Esto implica que el apellido materno puede figurar en primer lugar, una práctica que anteriormente no era común.

¿Cuándo se utiliza el apellido materno primero?
El artículo 64 del Código Civil y Comercial vigente establece que el orden de los apellidos se establece por acuerdo entre los padres. En caso de que ambos coincidan, el apellido de la madre puede figurar en primer lugar sin limitaciones.

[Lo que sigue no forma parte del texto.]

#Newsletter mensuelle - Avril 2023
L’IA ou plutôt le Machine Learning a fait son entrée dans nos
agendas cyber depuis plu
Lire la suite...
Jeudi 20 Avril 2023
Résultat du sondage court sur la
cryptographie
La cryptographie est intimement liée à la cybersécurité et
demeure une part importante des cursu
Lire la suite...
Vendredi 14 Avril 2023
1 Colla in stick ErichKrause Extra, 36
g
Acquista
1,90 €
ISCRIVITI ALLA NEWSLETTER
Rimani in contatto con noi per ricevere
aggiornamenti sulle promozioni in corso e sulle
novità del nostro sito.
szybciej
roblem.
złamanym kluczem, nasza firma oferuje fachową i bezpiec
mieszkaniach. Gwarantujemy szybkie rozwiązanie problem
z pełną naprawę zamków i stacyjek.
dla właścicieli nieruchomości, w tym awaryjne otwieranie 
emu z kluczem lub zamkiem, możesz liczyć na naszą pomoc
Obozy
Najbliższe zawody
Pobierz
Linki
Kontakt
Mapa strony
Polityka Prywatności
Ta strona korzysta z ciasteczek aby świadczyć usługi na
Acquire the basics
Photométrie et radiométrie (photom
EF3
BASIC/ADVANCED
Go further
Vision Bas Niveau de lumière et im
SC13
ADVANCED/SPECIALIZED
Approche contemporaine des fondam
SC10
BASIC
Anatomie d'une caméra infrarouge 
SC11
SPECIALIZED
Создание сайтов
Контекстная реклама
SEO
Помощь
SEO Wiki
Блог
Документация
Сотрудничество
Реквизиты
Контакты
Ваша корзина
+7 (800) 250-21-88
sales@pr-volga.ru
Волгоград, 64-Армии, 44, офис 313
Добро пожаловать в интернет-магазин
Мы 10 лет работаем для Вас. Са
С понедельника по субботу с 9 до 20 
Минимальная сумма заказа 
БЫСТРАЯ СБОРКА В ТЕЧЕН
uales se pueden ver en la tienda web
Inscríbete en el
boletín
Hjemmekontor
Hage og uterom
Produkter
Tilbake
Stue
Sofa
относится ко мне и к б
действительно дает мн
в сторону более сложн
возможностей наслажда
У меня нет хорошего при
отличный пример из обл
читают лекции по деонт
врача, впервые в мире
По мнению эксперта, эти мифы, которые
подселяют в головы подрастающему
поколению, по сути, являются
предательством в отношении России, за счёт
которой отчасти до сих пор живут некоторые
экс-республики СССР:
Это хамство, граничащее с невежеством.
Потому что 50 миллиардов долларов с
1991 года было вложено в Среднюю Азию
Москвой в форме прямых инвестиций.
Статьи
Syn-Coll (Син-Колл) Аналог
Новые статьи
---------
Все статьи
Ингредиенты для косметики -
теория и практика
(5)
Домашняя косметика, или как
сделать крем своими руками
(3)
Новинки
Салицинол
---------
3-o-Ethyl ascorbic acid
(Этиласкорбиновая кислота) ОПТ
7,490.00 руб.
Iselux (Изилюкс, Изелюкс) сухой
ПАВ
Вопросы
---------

Asimismo, es posible utilizar el apellido del otro progenitor para crear una combinación compuesta. No obstante, es fundamental considerar que todos los hijos del mismo matrimonio deben adoptar el mismo orden que se estableció para el primero.
En situaciones donde existe únicamente un vínculo filial, el hijo llevará el apellido de ese progenitor.
¿Cómo resuelve el Registro Civil cuando no hay acuerdo sobre el apellido?
Cuando no existe consenso sobre el orden de los apellidos entre los padres, la ley prevé un mecanismo específico. En estos casos, la decisión recae en el encargado del Registro Civil, que debe resolver atendiendo al interés superior del menor.
Este punto resulta clave porque elimina cualquier automatismo. El criterio tradicional deja de aplicarse y la falta de acuerdo no devuelve el sistema a reglas antiguas. La prioridad es siempre el bienestar del menor, no el peso de una costumbre histórica.
Además, una vez fijado el orden para el primer hijo, ese mismo criterio debe aplicarse, con carácter general, a los hijos posteriores del mismo vínculo, lo que refuerza la coherencia familiar y administrativa.

Qué pasa con las familias monoparentales
En los supuestos de madres solteras o familias monoparentales, la situación es aún más clara. Si solo existe una filiación determinada en el momento de la inscripción, el hijo llevará únicamente el nombre familiar de la madre, sin necesidad de acogerse a ningún régimen excepcional.
La normativa marca un avance cultural y legal. Antes, el apellido paterno tenía prioridad automática. Ahora, las familias pueden decidir cómo quieren que se identifiquen sus hijos, lo que refuerza los derechos y la equidad.
No se trata de un permiso especial ni de una concesión puntual. Es la aplicación directa de la normativa de filiación, que vincula la identidad registral a los progenitores legalmente reconocidos. Si solo hay uno, no existe conflicto ni orden que decidir.
¿Cómo hacer el trámite?
El trámite se realiza en el Registro Civil al momento de inscribir al recién nacido. Es fundamental que los progenitores comuniquen el orden seleccionado para prevenir inconvenientes. En caso de no existir un consenso, se implementa el sorteo establecido por la ley.
Es de suma importancia que los padres estén informados sobre este proceso para garantizar una inscripción adecuada y sin contratiempos.
La norma permite apellidos compuestos y reconoce estructuras familiares
La nueva normativa también contempla la posibilidad de que los padres elijan apellidos compuestos, lo que permite una mayor personalización en la identidad de los hijos.
Esta flexibilidad se traduce en un reconocimiento más amplio de las diversas estructuras familiares que existen en la sociedad actual.